La connaissance par l’Agent Immobilier d’un grief caractéristique d’une faute grave, laquelle en l’occurrence n’était pas contestée dans sa gravité, excluait toute possibilité de priver l’Agent Commercial de son droit à indemnité dans la mesure où cette connaissance et l’absence de contestation et d’observation sur le grief, en l’occurrence la distribution de produits concurrents, constituaient une tolérance qui exclut toute gravitée du manquement invoqué.
Pour rappel
Il convient de rappeler qu’il est extrêmement important, en cas de représentation d’un Agent immobilier concurrent, ou de produits non concurrents mais pour une agence immobilière pouvant distribuer d’autres produits ne faisant pas l’objet du contrat mais concurrents, de respecter les clauses contractuelles éventuellement prévues au contrat d’Agent Commercial, et, à défaut, d’en aviser préalablement l’Agent Immobilier pour éviter tout reproche et tout grief de manquement à une obligation de loyauté et ainsi toute « faute grave ».
Même dans l’hypothèse d’une faute grave, comme celle de la connaissance et ainsi la tolérance de l’Agent Immobilier privent le manquement invoqué de tout caractère de gravité, et permet ainsi à l’Agent Commercial de revendiquer son droit à indemnité compensatrice.
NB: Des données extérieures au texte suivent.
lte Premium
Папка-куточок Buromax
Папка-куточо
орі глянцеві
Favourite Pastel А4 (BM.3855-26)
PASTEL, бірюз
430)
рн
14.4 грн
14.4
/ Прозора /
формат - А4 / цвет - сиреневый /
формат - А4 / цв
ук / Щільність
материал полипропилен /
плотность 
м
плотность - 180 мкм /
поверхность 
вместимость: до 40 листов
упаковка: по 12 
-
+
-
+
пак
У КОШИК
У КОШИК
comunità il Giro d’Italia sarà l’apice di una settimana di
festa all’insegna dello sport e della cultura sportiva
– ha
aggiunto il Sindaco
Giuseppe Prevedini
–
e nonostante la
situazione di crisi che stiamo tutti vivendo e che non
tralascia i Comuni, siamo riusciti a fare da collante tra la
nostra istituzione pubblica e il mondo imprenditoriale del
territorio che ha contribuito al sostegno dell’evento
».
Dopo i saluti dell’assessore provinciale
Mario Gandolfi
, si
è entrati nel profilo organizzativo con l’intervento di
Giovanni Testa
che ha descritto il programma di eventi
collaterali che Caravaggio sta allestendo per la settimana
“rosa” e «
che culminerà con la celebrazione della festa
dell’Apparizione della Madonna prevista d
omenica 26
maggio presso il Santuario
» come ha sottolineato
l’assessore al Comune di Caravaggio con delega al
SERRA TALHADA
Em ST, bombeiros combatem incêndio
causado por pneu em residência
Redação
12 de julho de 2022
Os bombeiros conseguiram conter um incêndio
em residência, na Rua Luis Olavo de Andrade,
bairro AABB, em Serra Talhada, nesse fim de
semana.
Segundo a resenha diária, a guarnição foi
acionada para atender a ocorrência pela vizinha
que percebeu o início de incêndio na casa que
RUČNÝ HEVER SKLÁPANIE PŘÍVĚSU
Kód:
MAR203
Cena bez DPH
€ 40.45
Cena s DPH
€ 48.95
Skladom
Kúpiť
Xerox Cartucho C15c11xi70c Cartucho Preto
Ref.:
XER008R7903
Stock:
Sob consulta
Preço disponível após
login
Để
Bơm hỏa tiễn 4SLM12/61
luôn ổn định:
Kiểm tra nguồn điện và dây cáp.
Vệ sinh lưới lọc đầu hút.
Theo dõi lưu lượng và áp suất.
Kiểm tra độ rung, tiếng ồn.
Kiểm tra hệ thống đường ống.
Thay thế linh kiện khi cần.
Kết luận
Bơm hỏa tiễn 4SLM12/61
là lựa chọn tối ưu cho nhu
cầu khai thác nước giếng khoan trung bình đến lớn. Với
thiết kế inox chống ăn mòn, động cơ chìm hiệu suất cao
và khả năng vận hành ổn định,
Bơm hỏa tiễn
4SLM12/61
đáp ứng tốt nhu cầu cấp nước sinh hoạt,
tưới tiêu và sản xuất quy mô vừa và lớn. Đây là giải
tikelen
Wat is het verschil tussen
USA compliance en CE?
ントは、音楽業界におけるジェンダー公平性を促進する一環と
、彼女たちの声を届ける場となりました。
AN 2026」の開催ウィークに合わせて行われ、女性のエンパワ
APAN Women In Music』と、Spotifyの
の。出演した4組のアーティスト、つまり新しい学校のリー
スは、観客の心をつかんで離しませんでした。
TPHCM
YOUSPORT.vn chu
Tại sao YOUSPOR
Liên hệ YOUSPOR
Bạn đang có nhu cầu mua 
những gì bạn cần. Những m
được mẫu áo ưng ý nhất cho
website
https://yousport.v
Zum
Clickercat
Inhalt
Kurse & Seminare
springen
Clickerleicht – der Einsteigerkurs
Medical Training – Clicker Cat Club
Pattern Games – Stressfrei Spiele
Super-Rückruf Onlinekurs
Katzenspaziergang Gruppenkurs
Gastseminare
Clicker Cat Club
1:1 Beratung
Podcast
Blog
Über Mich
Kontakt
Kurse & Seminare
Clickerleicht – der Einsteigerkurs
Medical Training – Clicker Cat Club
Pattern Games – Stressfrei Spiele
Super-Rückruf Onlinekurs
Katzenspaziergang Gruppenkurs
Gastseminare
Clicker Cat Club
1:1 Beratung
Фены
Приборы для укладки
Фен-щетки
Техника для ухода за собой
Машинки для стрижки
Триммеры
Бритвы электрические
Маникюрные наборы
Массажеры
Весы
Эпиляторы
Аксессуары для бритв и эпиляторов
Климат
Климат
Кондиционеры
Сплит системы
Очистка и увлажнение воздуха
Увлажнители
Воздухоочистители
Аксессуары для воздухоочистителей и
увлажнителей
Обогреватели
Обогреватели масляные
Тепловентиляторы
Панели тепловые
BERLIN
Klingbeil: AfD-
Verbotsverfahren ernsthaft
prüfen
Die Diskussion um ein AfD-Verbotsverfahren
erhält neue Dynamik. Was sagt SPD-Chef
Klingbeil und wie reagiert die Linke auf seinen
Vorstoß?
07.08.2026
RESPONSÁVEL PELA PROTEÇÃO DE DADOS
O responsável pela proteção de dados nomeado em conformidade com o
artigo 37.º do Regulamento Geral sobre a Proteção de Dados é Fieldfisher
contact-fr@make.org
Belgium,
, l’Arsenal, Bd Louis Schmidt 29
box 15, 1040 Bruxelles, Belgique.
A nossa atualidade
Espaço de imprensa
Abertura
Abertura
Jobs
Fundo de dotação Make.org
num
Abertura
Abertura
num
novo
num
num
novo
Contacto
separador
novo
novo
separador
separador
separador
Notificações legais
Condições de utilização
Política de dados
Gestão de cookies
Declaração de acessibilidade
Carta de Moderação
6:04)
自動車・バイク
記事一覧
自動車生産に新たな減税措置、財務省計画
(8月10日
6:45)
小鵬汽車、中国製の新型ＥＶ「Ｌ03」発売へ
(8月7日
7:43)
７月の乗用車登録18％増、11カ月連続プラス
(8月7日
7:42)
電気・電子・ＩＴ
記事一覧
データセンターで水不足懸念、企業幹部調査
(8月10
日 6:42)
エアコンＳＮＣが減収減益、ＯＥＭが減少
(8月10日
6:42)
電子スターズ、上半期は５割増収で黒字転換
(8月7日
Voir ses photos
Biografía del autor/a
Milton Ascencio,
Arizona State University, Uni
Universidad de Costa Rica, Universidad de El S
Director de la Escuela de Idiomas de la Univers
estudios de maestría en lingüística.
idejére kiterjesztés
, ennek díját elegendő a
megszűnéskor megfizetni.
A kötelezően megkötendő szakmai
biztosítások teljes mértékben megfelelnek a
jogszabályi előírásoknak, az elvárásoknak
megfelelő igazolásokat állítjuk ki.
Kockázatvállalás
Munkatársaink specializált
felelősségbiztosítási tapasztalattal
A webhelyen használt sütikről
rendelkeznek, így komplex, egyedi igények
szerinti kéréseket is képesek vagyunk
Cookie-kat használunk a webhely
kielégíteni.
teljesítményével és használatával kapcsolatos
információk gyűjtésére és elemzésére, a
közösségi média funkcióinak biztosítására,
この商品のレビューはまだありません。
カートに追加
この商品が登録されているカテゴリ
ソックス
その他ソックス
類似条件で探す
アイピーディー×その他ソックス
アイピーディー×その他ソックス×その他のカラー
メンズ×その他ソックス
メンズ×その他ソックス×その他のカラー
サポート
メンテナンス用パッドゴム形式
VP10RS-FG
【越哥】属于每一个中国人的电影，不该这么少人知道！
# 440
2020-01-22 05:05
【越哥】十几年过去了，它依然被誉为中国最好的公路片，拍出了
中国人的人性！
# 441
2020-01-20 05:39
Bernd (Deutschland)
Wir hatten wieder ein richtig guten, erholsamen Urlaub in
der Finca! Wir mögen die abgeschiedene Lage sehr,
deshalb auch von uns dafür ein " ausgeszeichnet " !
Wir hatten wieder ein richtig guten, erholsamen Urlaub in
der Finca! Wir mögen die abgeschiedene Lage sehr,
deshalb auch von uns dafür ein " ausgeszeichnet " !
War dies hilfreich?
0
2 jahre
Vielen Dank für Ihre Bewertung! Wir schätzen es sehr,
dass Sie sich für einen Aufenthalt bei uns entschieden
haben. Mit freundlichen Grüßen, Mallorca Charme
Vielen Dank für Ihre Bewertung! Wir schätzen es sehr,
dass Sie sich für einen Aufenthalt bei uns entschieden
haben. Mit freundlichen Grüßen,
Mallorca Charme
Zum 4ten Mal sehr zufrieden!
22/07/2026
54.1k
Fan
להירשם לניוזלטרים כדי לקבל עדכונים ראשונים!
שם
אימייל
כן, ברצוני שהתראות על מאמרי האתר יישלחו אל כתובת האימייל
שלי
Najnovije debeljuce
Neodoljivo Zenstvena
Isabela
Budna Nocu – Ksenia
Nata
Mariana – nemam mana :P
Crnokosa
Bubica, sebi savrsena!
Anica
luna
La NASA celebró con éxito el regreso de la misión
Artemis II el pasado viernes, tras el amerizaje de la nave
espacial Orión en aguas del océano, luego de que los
Il ne s’agit ainsi pas d’inciter l’Agent Commercial à distribuer des produits concurrents, à manquer à ses obligations de loyauté et de bonne foi, ou à violer ses obligations contractuelles, au seul motif qu’une connaissance et une tolérance de l’Agent Immobilier, ne lui permettraient pas d’être privé de son indemnité compensatrice.
Dans une telle hypothèse, il conviendrait de pouvoir rapporter la preuve expresse, d’une part de la connaissance de l’Agent Immobilier de ce manquement, qui serait invoqué comme faute grave pour justifier de la rupture du contrat et de l’absence de paiement de l’indemnité de fin de contrat, d’autre part de déterminer la durée sur laquelle ce manquement s’est exécuté, ce afin de pouvoir prouver le critère essentiel à savoir la tolérance de l’Agent Immobilier, car une connaissance sur une période de quelques jours ne peut caractériser une « tolérance ».
Par conséquent, la prudence reste toujours conseillée et il convient de respecter les obligations d’information, de loyauté et de bonne foi, qui incombent tant à l’Agent Commercial qu’a l’Agent Immobilier dans le cadre de l’exécution du contrat.